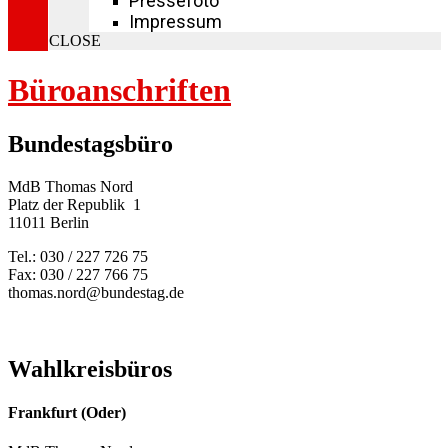
Pressefoto
Impressum
CLOSE
Büroanschriften
Bundestagsbüro
MdB Thomas Nord
Platz der Republik 1
11011 Berlin
Tel.: 030 / 227 726 75
Fax: 030 / 227 766 75
thomas.nord@bundestag.de
Wahlkreisbüros
Frankfurt (Oder)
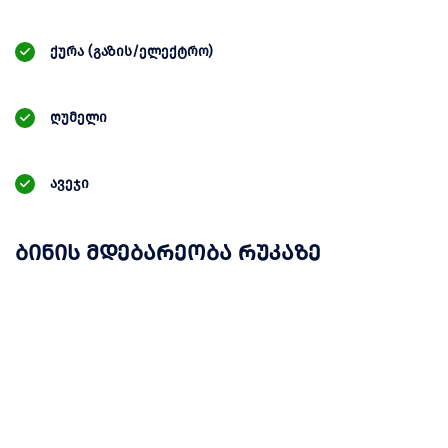
ქურა (გაზის/ელექტრო)
ღუმელი
ავეჯი
ბინის მდებარეობა რუკაზე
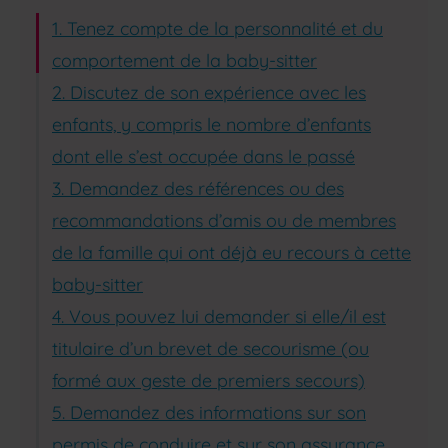
1. Tenez compte de la personnalité et du
comportement de la baby-sitter
2. Discutez de son expérience avec les
enfants, y compris le nombre d’enfants
dont elle s’est occupée dans le passé
3. Demandez des références ou des
recommandations d’amis ou de membres
de la famille qui ont déjà eu recours à cette
baby-sitter
4. Vous pouvez lui demander si elle/il est
titulaire d’un brevet de secourisme (ou
formé aux geste de premiers secours)
5. Demandez des informations sur son
permis de conduire et sur son assurance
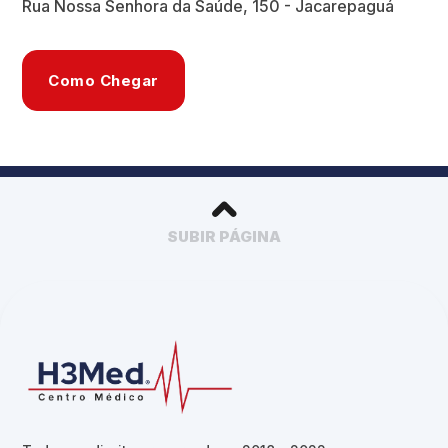
Rua Nossa Senhora da Saúde, 150 - Jacarepaguá
Como Chegar
SUBIR PÁGINA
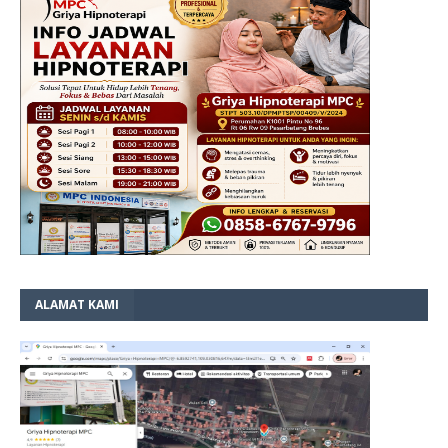
ALAMAT KAMI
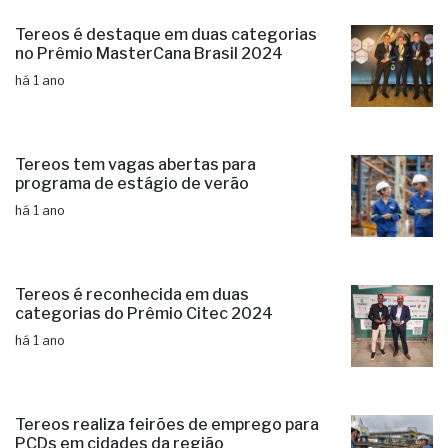
Tereos é destaque em duas categorias
no Prêmio MasterCana Brasil 2024
há 1 ano
Tereos tem vagas abertas para
programa de estágio de verão
há 1 ano
Tereos é reconhecida em duas
categorias do Prêmio Citec 2024
há 1 ano
Tereos realiza feirões de emprego para
PCDs em cidades da região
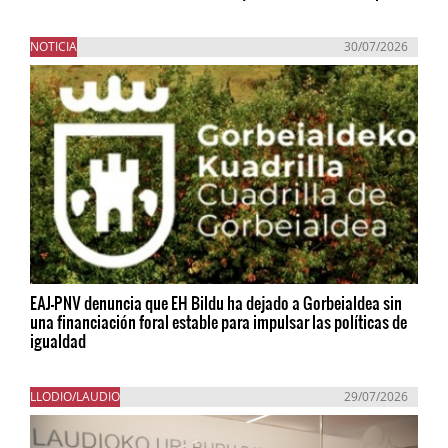
NOTICIA
30/07/2026
EAJ-PNV denuncia que EH Bildu ha dejado a Gorbeialdea sin
una financiación foral estable para impulsar las políticas de
igualdad
LLODIO/LAUDIO
29/07/2026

================================

▶ **What the exercise asks**: Apart from the pictures, all of the data must be duplicated exactly as shown above.

▶ **Solution for this exercise**:
Pressefoto
Impressum
CLOSE
Büroanschriften
Bundestagsbüro
MdB Thomas Nord
Platz der Republik 1
11011 Berlin
Tel.: 030 / 227 726 75
Fax: 030 / 227 766 75
thomas.nord@bundestag.de
Wahlkreisbüros
Frankfurt (Oder)
ქურა (გაზის/ელექტრო)
ღუმელი
ავეჯი
ბინის მდებარეობა რუკაზე
1. Tenez compte de la personnalité et du
comportement de la baby-sitter
2. Discutez de son expérience avec les
enfants, y compris le nombre d’enfants
dont elle s’est occupée dans le passé
3. Demandez des références ou des
recommandations d’amis ou de membres
de la famille qui ont déjà eu recours à cette
baby-sitter
4. Vous pouvez lui demander si elle/il est
titulaire d’un brevet de secourisme (ou
formé aux geste de premiers secours)
5. Demandez des informations sur son
permis de conduire et sur son assurance
Rua Nossa Senhora da Saúde, 150 - Jacarepaguá
Como Chegar
SUBIR PÁGINA
ALAMAT KAMI
Tereos é destaque em duas categorias
no Prêmio MasterCana Brasil 2024
há 1 ano
Tereos tem vagas abertas para
programa de estágio de verão
há 1 ano
Tereos é reconhecida em duas
categorias do Prêmio Citec 2024
há 1 ano
Tereos realiza feirões de emprego para
PCDs em cidades da região
NOTICIA
30/07/2026
EAJ-PNV denuncia que EH Bildu ha dejado a Gorbeialdea sin
una financiación foral estable para impulsar las políticas de
igualdad
LLODIO/LAUDIO
29/07/2026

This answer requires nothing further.